Lelaki desa itu terbelalak melihat emas yang diterimanya, lalu dengan wajah ceria dia kembali melanjutkan ucapannya, "Jangan sampai Ki sanak menganggap makhluk halus dan hal-hal gaib itu tidak ada, karena itu bisa menyebabkan rusaknya iman. Kita harus mempercayainya. Jika Ki sanak lain kali punya waktu, saya bersedia mengajari Ki sanak tentang hal-hal gaib yang menurut kebanyakan orang-orang kota tidak masuk akal itu! Beri saya alamat rumah Ki sanak, nanti saya yang akan datang!"
"Baik. Saya tinggal di Puri Intijiwo Lembah Gunung Pegat!"

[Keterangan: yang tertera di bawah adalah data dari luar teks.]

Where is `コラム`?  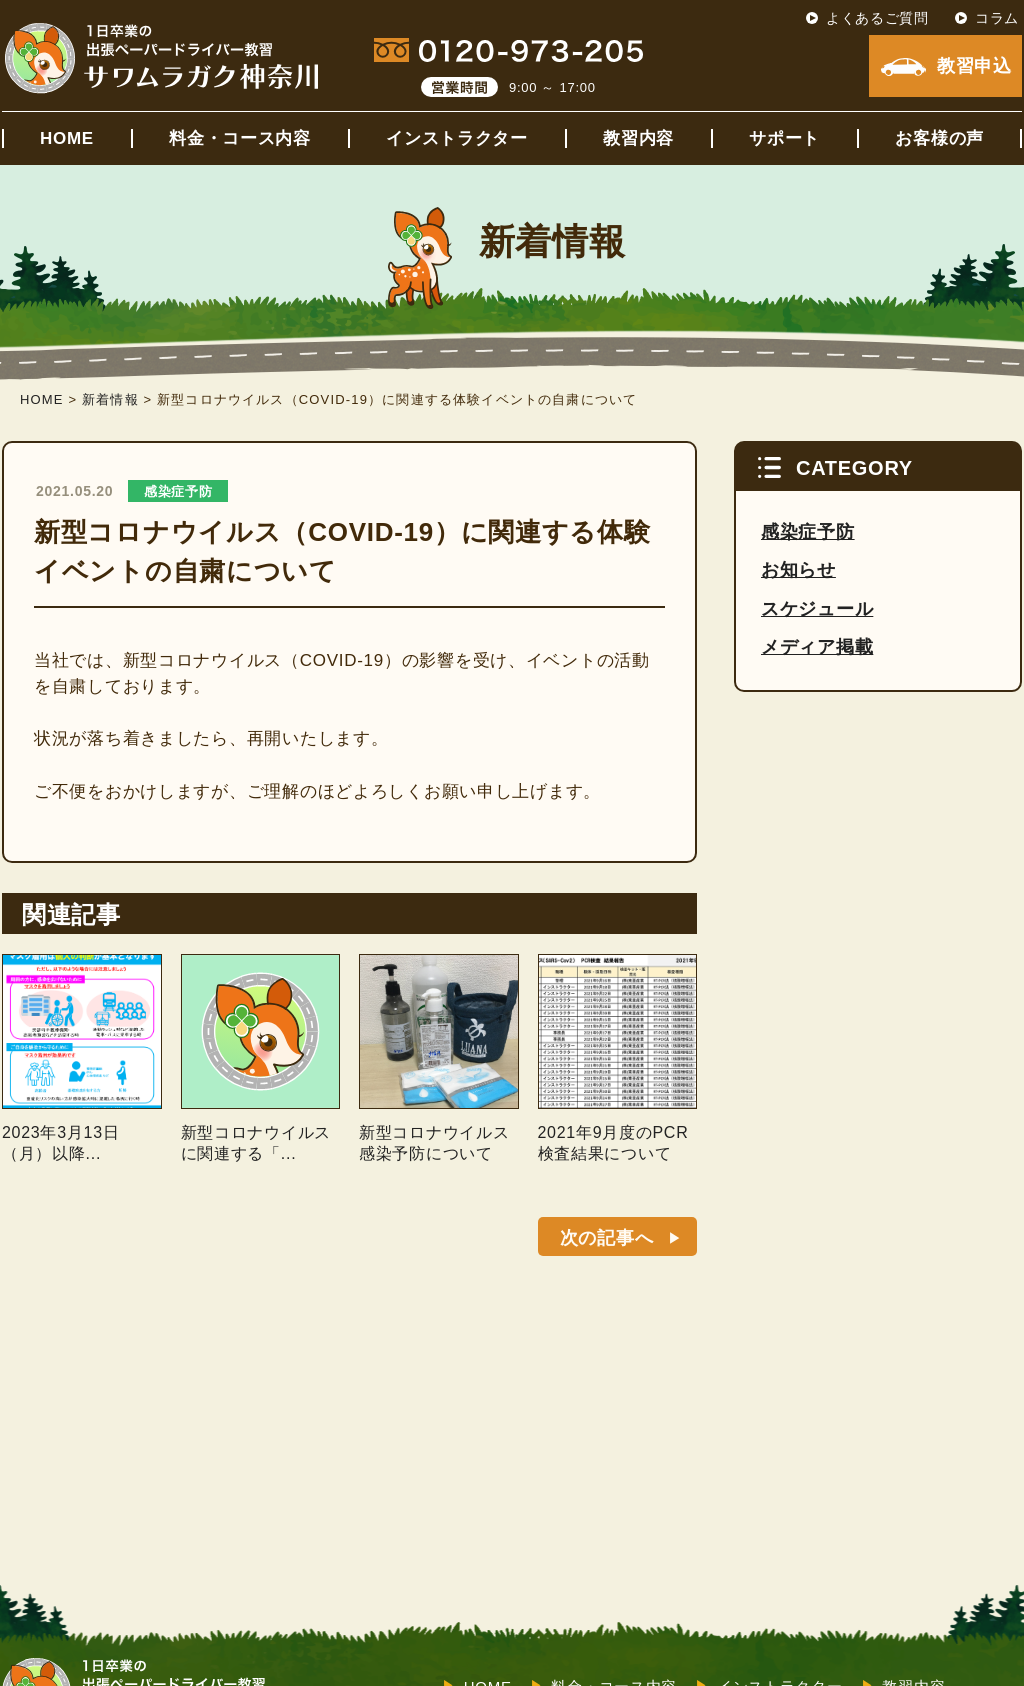 コラム is located at coordinates (997, 18).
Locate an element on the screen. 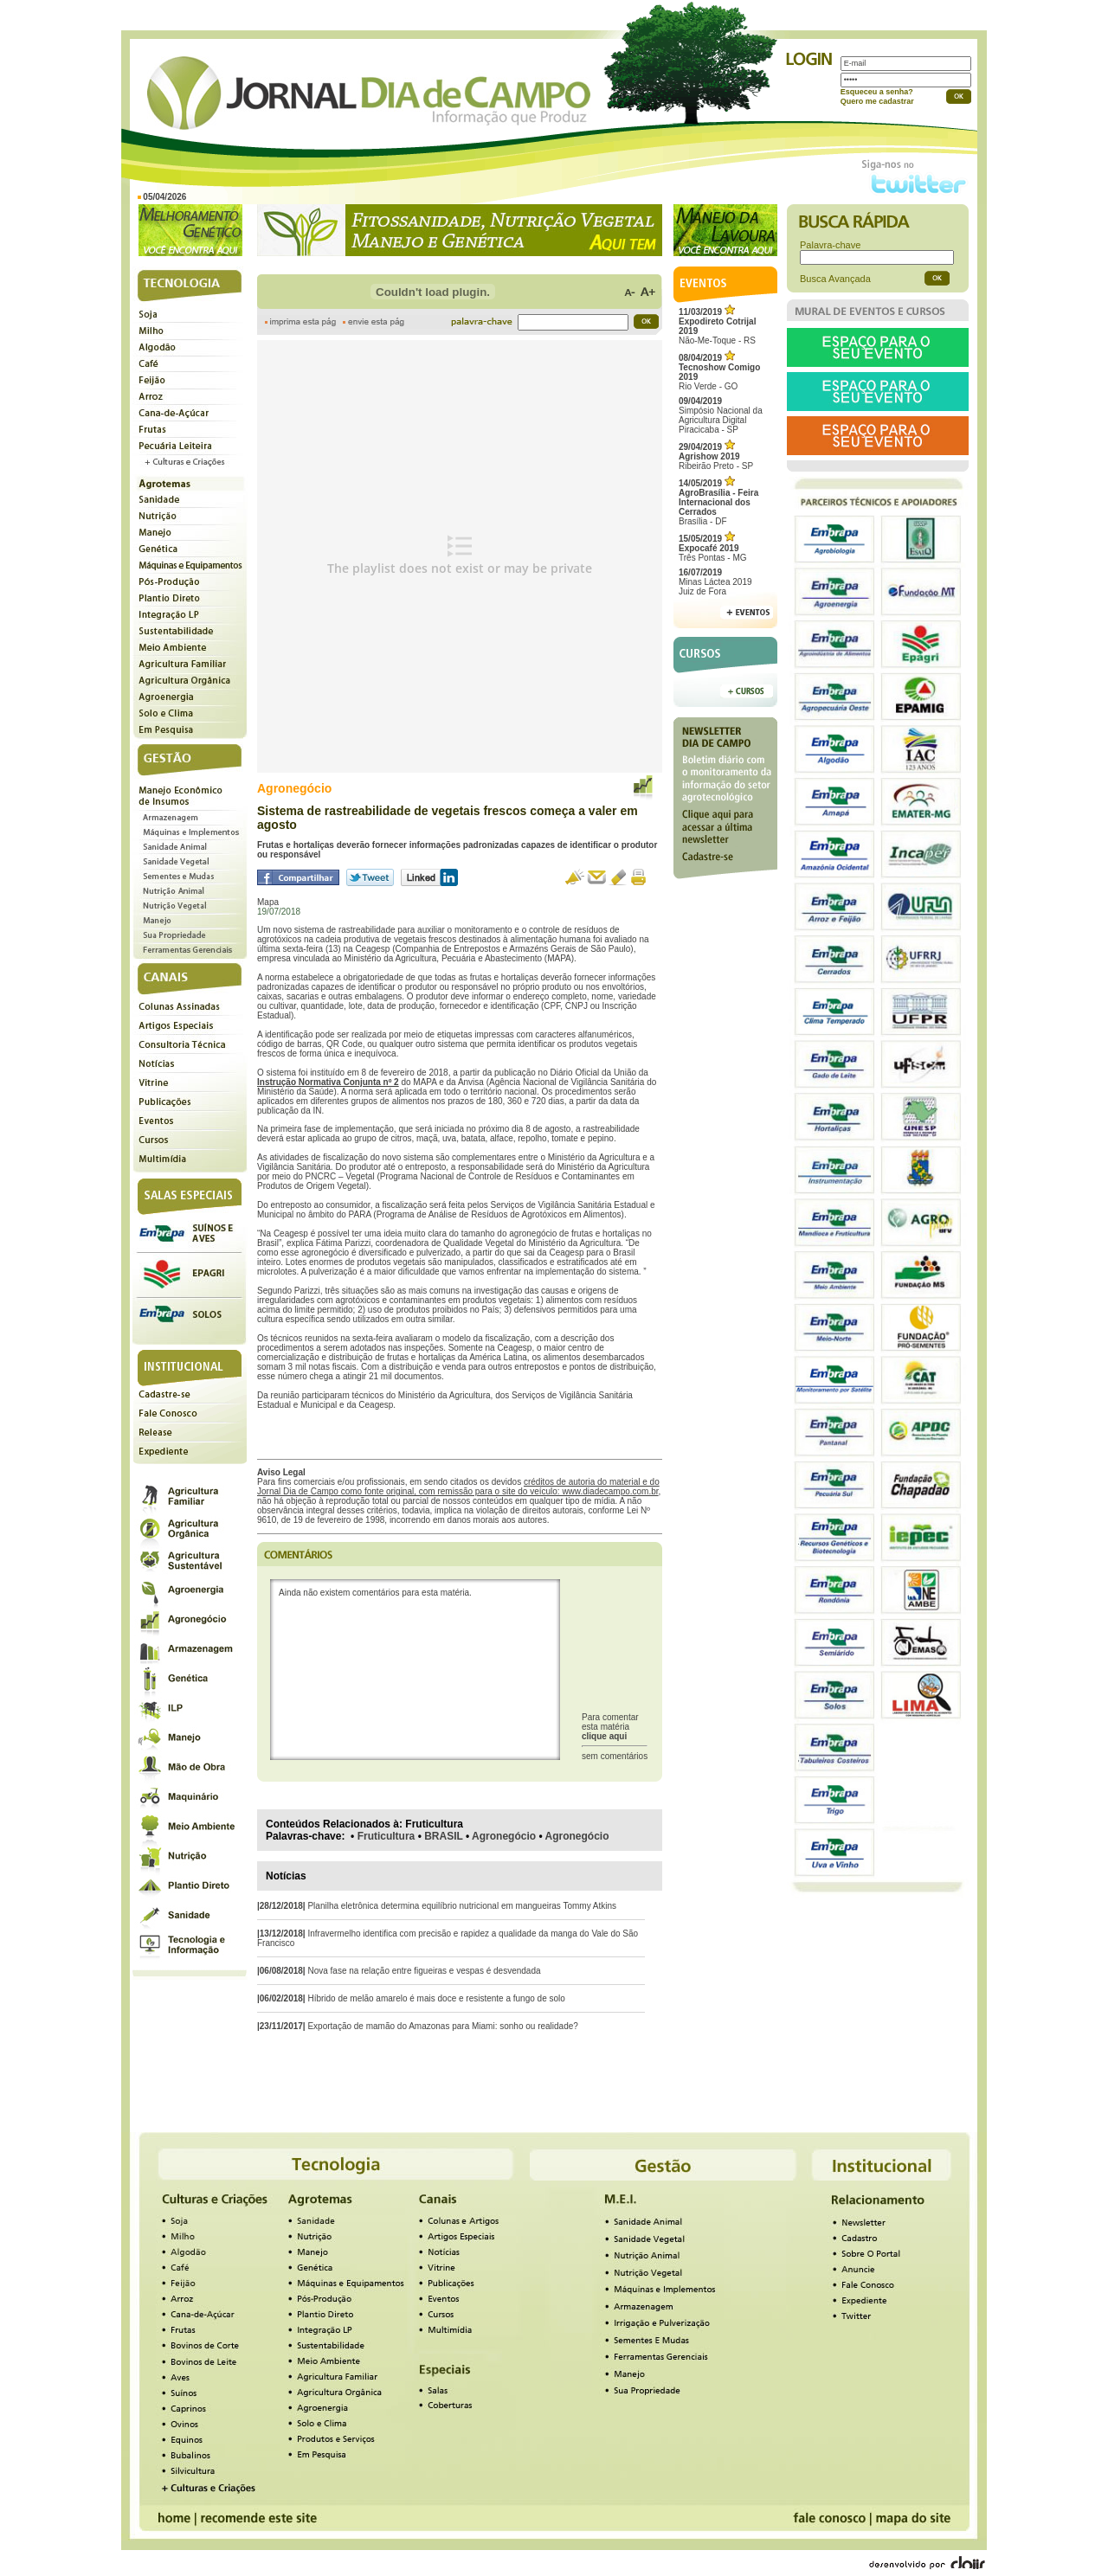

"Puri Intijiwo? Lembah Gunung Pegat? Apa Kisanak punya hubungan dengan Kanjeng Wotwesi?"
"Saya cucunya!"
"Ha.., apa? Cucu Kanjeng Wotwesi?"
"Telingamu tidak salah!"
"Ampuni hamba yang bodoh ini tuan!" ucap Ki Legi sambil membungkukkan badan dan berusaha mencium tangan tamu agungnya itu. "Maaf!" Ia jelas menyesal karena sudah lancang mengaku sebagai 'orang pintar'.
Klebat menatap dengan sikap sedingin tugu batu. Andaikan bukan karena telah menolong istrinya, lelaki tua banyak omong yang mengaku orang pintar itu pasti sudah dihabisinya.